Wijdverbreid waren hamersmidsen sinds de late Middeleeuwen in de Opper-Palts, in het bijzonder in de buurt van de steden Amberg en Sulzbach, in het Thüringer Wald (de "Lauter-" en "Niederhammer" in Suhl reeds in 1363), in het Fichtelgebergte, in het Ertsgebergte en in de Harz. In deze buurten kwam ijzer voor dat met de middelen van destijds gewonnen kon worden. Zo kreeg de Opper-Palts de bijnaam Ruhrgebied van de Middeleeuwen.

Plaatsnamen die op -hammer eindigen, komen in deze streken veel voor.

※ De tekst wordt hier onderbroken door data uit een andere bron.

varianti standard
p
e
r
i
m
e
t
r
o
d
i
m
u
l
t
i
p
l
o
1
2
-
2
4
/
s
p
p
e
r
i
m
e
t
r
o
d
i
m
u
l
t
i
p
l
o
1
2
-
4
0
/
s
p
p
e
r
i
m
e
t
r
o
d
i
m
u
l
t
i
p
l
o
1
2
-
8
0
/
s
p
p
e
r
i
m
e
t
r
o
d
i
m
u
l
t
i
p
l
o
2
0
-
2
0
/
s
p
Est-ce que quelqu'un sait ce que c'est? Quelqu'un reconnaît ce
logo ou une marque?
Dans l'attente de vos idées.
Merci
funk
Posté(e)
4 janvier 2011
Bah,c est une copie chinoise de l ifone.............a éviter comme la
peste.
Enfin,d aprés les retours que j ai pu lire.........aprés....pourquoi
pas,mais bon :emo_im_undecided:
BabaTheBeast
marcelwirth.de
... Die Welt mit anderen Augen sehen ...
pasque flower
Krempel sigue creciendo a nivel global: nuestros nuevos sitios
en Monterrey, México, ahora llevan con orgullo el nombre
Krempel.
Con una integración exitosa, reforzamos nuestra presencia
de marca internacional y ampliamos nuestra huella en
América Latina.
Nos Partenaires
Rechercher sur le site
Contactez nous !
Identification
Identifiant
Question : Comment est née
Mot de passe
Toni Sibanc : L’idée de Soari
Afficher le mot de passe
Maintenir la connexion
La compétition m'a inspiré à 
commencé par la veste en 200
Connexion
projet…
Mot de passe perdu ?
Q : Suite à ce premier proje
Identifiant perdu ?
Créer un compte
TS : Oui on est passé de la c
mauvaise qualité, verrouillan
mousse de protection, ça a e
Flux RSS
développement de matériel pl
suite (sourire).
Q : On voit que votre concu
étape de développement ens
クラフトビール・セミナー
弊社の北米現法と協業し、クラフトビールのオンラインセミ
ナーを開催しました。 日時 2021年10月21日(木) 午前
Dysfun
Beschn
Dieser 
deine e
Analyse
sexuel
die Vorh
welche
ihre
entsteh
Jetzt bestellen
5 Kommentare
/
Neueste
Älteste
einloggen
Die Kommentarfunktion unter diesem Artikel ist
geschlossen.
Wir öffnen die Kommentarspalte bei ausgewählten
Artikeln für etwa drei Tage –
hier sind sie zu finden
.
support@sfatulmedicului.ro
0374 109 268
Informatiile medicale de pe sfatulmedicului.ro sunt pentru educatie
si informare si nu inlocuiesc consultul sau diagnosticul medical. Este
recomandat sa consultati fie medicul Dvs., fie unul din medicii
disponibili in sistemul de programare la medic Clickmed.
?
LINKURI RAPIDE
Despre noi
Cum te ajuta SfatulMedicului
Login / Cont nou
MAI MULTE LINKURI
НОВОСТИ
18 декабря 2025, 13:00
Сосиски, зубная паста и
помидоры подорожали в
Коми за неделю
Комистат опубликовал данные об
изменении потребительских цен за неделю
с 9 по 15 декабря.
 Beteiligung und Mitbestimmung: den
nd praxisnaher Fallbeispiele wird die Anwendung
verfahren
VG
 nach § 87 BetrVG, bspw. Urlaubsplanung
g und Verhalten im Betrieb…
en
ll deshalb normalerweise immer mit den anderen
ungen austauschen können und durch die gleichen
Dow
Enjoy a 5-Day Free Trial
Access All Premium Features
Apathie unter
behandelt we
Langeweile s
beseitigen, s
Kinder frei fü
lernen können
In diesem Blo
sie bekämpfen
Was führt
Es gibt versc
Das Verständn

Typische producten van hamersmidsen waren

  • Staafijzer (als ruw materiaal voor de buissmederijen in Suhl)
  • Staven
  • Onvertind blik
  • Vertind blik
  • Draad

en gedijden zo in de handel. De verdere verwerking tot eindproducten gebeurde meestal buiten het ontwikkelgebied, in het Thüringer wald meestal naar plaats (Suhl en Zella-Mehlis: wapens; Schmalkalden, Steinbach-Hallenberg: gereedschappen).